On the non-genetic side, meanwhile, the new 23andMe analysis pointed to several factors, ranging from advanced age and being male to obesity and pre-existing cardiometabolic conditions, that appear to be involved in risk of hospitalization. But lower socioeconomic status and non-European ancestry also coincided with an increased risk of landing in the hospital with a SARS-CoV-2 infection, highlighting a role for health and social disparities and the importance of looking beyond genetics alone.
"While non-European ancestry was a significant risk factor for hospitalization after adjusting for sociodemographics and preexisting health conditions, we did not find evidence that [the ABO and chromosome 3] primary genetic associations explain risk differences between populations for severe COVID-19 outcomes," the authors reported.
Earlier this year, 23andMe launched a COVID-19 severity prediction tool called the COVID-19 Severity Calculator, which reportedly takes non-genetic risk factors into account.

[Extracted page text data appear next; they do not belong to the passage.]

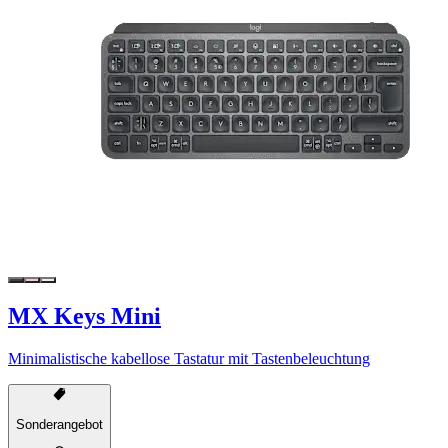
MX Keys Mini
Minimalistische kabellose Tastatur mit Tastenbeleuchtung
Sonderangebot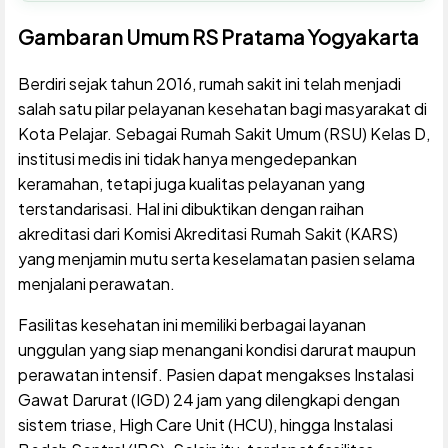
Gambaran Umum RS Pratama Yogyakarta
Berdiri sejak tahun 2016, rumah sakit ini telah menjadi
salah satu pilar pelayanan kesehatan bagi masyarakat di
Kota Pelajar. Sebagai Rumah Sakit Umum (RSU) Kelas D,
institusi medis ini tidak hanya mengedepankan
keramahan, tetapi juga kualitas pelayanan yang
terstandarisasi. Hal ini dibuktikan dengan raihan
akreditasi dari Komisi Akreditasi Rumah Sakit (KARS)
yang menjamin mutu serta keselamatan pasien selama
menjalani perawatan.
Fasilitas kesehatan ini memiliki berbagai layanan
unggulan yang siap menangani kondisi darurat maupun
perawatan intensif. Pasien dapat mengakses Instalasi
Gawat Darurat (IGD) 24 jam yang dilengkapi dengan
sistem triase, High Care Unit (HCU), hingga Instalasi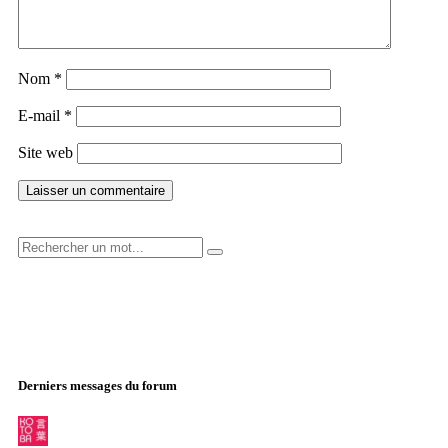
Nom
*
E-mail
*
Site web
Derniers messages du forum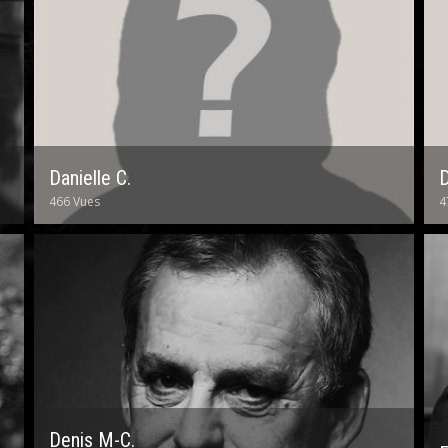
Danielle C.
D
466 Vues
4
Denis M-C.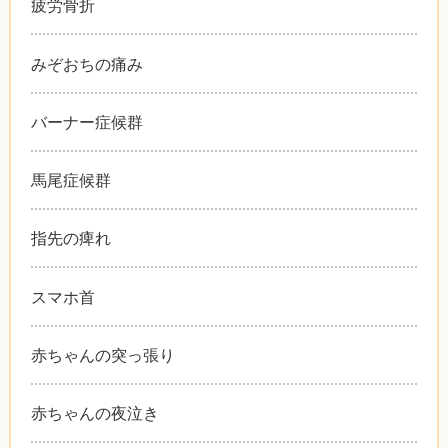
疲労骨折
みぞおちの痛み
バーナー症候群
馬尾症候群
指先の痺れ
スマホ首
赤ちゃんの突っ張り
赤ちゃんの夜泣き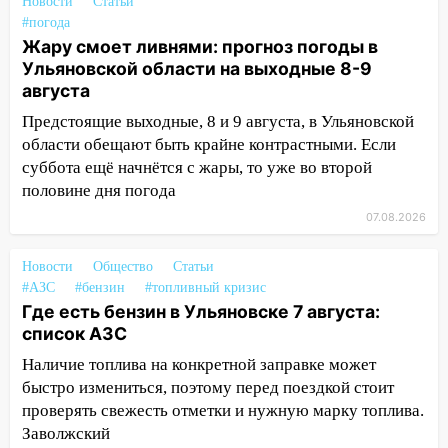
12:34
На Ульяновскую область
Новости
Статьи
надвигается сильнейшая непогода: град
#погода
и шквал до 27 м/с
Жару смоет ливнями: прогноз погоды в
Ульяновской области на выходные 8-9
12:31
Ульяновец хотел купить иномарку
августа
из Европы и потерял 760 тысяч рублей
Предстоящие выходные, 8 и 9 августа, в Ульяновской
12:20
В Чердаклинском районе
области обещают быть крайне контрастными. Если
столкнулись «Лада» и Chevrolet:
суббота ещё начнётся с жары, то уже во второй
пострадал 14-летний подросток
половине дня погода
12:00
07.08.2026
Где есть бензин в Ульяновске 7
августа: список АЗС
Новости
Общество
Статьи
11:50
Заснул рядом с ребёнком и
#АЗС
#бензин
#топливный кризис
случайно задушил его: суд вынес
Где есть бензин в Ульяновске 7 августа:
приговор
список АЗС
11:38
В Ленинском районе пожар
Наличие топлива на конкретной заправке может
полностью уничтожил дачный дом и
быстро измениться, поэтому перед поездкой стоит
сарай
проверять свежесть отметки и нужную марку топлива.
Заволжский
11:38
В Госдуме предложили отменить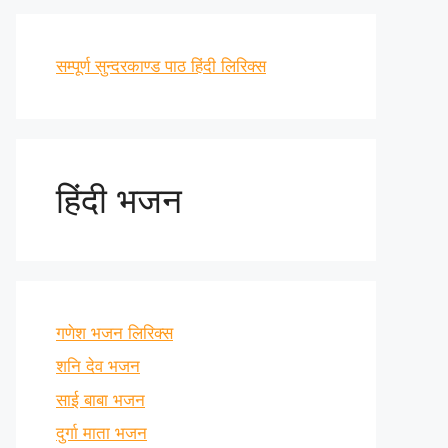
सम्पूर्ण सुन्दरकाण्ड पाठ हिंदी लिरिक्स
हिंदी भजन
गणेश भजन लिरिक्स
शनि देव भजन
साई बाबा भजन
दुर्गा माता भजन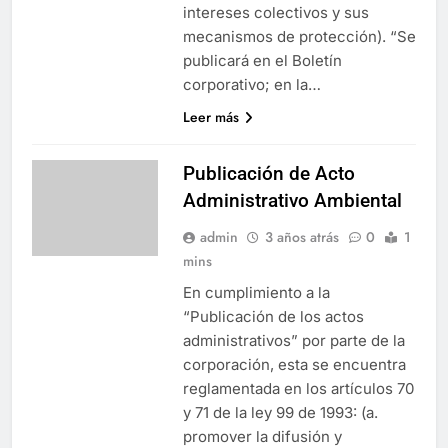
intereses colectivos y sus
mecanismos de protección). “Se
publicará en el Boletín
corporativo; en la…
Leer más
Publicación de Acto
Administrativo Ambiental
admin
3 años atrás
0
1
mins
En cumplimiento a la
“Publicación de los actos
administrativos” por parte de la
corporación, esta se encuentra
reglamentada en los artículos 70
y 71 de la ley 99 de 1993: (a.
promover la difusión y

"Our results strengthen the support for a role in blood type in susceptibility to the pathogen," Shelton said in an email, adding that the severity-related SNP on chromosome 3 "maps to several plausible genes (SLC6A20, CCR9, FYCO1, CXCR6 and XCR1) and work is underway to identify what, specifically, the mechanism of action is."
Shelton noted that the risk calculator is based on a model for hospitalization that was included in the paper.
"In that model, we identified an elevated risk for hospitalization among people with elevated body mass index, pre-existing cardio-metabolic disease, age, and male sex," she wrote. "Adjusting for all of those factors and education and income, we saw an elevated risk of hospitalization for our African American/Black participants, which was unexplained by the data we had in hand."